• [Assignment]: For the listing below, work out the number of lines that hold "Setting" and return that number alone.

· · · · ·

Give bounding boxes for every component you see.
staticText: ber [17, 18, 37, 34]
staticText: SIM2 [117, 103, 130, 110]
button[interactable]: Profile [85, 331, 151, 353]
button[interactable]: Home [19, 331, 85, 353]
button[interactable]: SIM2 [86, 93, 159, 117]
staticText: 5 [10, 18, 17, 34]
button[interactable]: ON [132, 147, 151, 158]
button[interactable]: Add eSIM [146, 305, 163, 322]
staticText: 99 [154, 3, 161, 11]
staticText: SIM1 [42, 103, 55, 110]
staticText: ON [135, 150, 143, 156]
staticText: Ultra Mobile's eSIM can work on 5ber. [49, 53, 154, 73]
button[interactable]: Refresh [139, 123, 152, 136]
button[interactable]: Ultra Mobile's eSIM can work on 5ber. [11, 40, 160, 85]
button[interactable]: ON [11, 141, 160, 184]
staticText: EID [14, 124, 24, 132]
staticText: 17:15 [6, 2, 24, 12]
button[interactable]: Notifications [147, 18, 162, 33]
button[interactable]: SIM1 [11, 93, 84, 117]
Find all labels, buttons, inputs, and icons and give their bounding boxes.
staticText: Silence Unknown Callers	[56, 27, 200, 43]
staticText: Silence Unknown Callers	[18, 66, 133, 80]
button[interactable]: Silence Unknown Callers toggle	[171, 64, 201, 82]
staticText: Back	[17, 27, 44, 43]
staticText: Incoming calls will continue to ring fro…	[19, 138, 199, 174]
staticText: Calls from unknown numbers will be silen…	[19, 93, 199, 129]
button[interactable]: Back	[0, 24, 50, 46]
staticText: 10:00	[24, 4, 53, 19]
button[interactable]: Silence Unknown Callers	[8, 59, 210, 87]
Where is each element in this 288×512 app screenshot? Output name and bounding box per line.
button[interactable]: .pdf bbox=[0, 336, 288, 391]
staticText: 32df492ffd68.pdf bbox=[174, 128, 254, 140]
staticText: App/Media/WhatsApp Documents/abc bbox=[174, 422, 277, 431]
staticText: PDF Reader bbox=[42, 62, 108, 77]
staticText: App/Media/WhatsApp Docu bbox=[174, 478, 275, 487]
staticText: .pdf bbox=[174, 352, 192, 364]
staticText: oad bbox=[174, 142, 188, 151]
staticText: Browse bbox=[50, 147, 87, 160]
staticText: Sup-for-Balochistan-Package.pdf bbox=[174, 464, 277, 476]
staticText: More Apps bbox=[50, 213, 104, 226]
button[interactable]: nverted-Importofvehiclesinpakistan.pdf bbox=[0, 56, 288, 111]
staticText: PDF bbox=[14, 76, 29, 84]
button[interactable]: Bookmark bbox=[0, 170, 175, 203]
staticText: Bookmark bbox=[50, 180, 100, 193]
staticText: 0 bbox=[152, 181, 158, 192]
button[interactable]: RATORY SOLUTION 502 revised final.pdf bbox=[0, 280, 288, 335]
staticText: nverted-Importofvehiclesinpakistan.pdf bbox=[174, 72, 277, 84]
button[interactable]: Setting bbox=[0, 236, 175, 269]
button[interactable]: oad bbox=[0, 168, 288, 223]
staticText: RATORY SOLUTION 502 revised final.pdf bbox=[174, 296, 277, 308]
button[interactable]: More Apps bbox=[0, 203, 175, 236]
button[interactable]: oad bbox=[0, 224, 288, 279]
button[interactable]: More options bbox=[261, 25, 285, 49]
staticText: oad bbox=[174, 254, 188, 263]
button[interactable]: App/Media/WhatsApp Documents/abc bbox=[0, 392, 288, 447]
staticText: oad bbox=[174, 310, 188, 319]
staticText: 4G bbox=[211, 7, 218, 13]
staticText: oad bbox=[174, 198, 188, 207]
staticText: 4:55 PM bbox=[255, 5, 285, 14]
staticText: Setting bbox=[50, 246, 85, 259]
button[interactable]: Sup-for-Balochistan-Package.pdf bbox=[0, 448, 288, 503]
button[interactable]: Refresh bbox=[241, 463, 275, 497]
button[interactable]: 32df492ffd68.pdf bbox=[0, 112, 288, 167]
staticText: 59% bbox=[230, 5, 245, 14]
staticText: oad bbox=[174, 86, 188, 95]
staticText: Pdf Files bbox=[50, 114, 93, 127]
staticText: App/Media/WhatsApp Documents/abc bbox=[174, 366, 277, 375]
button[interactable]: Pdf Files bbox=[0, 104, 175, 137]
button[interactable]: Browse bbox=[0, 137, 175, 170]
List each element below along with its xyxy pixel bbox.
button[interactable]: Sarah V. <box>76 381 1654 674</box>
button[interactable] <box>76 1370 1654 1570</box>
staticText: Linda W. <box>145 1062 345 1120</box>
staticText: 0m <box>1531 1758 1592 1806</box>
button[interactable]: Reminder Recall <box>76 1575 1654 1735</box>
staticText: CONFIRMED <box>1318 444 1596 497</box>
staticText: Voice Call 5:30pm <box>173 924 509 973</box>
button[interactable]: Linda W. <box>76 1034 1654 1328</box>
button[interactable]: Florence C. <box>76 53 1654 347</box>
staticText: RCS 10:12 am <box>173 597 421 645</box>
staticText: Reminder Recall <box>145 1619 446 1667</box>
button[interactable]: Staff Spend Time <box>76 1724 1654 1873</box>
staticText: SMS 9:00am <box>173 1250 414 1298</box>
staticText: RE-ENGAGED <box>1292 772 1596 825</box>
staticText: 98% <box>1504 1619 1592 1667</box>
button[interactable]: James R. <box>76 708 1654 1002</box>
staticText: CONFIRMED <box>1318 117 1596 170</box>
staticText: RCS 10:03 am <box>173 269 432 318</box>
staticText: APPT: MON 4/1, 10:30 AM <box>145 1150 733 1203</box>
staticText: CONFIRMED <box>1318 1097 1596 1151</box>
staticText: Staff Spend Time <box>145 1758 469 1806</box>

· · · · ·

• [The answer]: 2